Meister Eckhart on the “virgin heart”
Here is how Meister Eckhart preached about it some eight hundred years ago (I translate and illustrate here freely from his German sermons, published in Vom Atmen der Seele, by Reclam 2014):
First of all, Meister Eckhart refreshingly and surprisingly leads our view away from the concentration (and often obsession) with female virginity towards the virgin person, a person both free and willing to receive the Divine. God asks to be born in our inner being, asks for a heart which empties itself from all the images one has collected over the life time, from all the stuff and ideas, crammed into corners, even the religious ones, until God God's self can fill our hearts again.

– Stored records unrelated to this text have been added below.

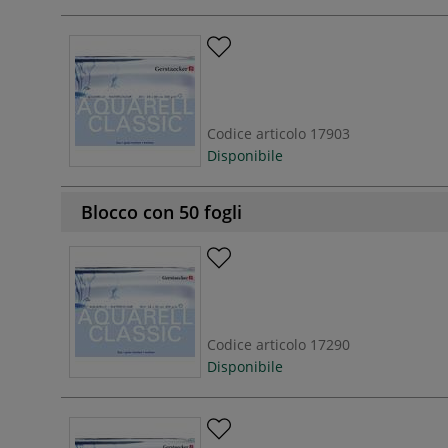
Codice articolo
17903
Disponibile
Blocco con 50 fogli
Codice articolo
17290
Disponibile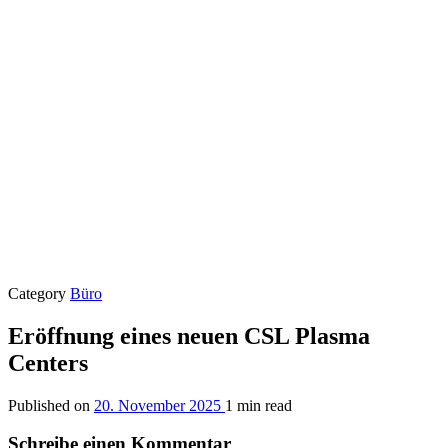
Category
Büro
Eröffnung eines neuen CSL Plasma
Centers
Published on
20. November 2025
1 min read
Schreibe einen Kommentar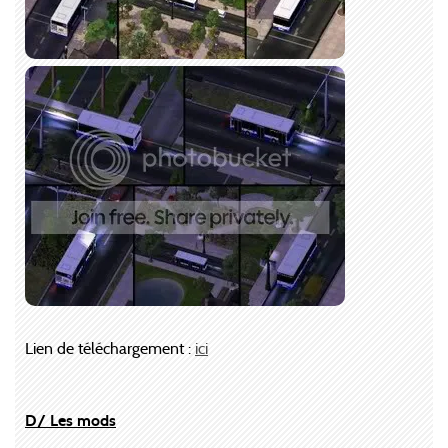
Lien de téléchargement :
ici
D/ Les mods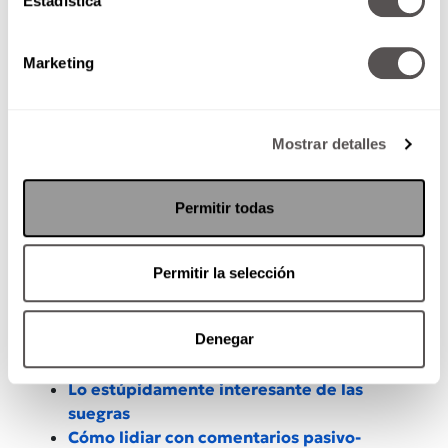
Estadística
límites claros y un poco de
humor,
puedes
sobrevivir a esta situación. Cuéntanos, ¿cómo le
haces para tener buena relación con tu suegra?
Marketing
Mostrar detalles
Permitir todas
Permitir la selección
Denegar
También lee:
Lo estúpidamente interesante de las
suegras
Cómo lidiar con comentarios pasivo-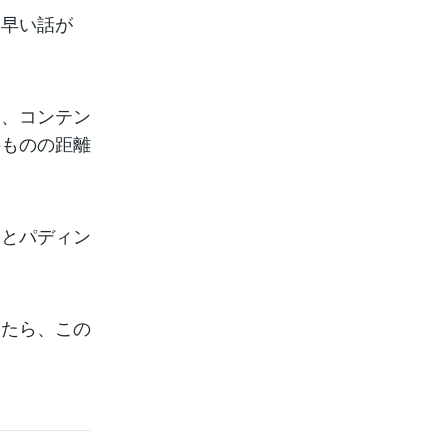
、早い話が
て、コンテン
のものの距離
ンとパディン
したら、この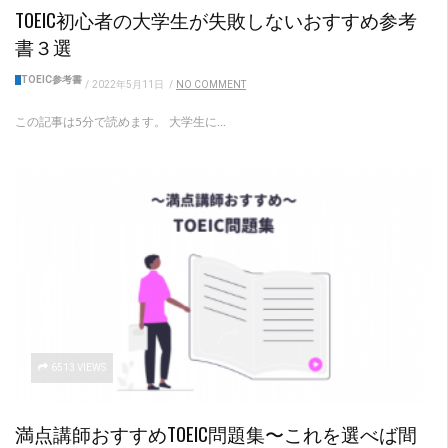
TOEIC初心者の大学生が失敗しないおすすめ参考
書３選
TOEIC参考書
/
2022年5月11日
/
NO COMMENT
この記事は5分で読めます。 大学生に...
6513 VIEWS
満点講師おすすめTOEIC問題集〜これを選べば間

Meister Eckhart refers here to the other Christmas text in John 1, about the word in the beginning which becomes flesh. But how did it become flesh? By falling into a person's heart open to receive it. As far as a person is able to receive God this way, "he or she is a virgin", he says.
But we cannot stay with the virgin Mary as we cannot stop with the virgin person who has received the seed of God.
Now we must become mothers to what the Divine has laid into us. We must walk pregnant with it and birth it in its time. Only then can the virgin person bear fruit. Our souls must mother the Divine, says Meister Eckhart.
Anima, my soul, cannot stay virgin if she wants to birth the holy into life.
This thought brings us back to Mary's motherhood, the motherhood the monk in the store was missing in the preaching of the church. Mothering, bearing fruit, needs the virgin heart and at the same time leaps beyond it.
And isn’t this good news in these times of hardened hearts, to remind us of virginity as a virtue of the heart? A virginity we are not born with but must grow into, a virginity we must approach, even achieve? This is the virginity toward which Meister Eckhart, the medieval mystic, points. Virginity as a virtue, into which we are not born, but a thing for which we must strive during life repeatedly. A virginity which opens us to the Divine call, that the young and old, men and women, may all hear, if we listen.
Here are some questions for you to ponder today:
Am I willing to receive the Divine call for my life and carry it to term?
What waits to be born in me? With what am I walking pregnant right now?
Who can help me find courage for this journey?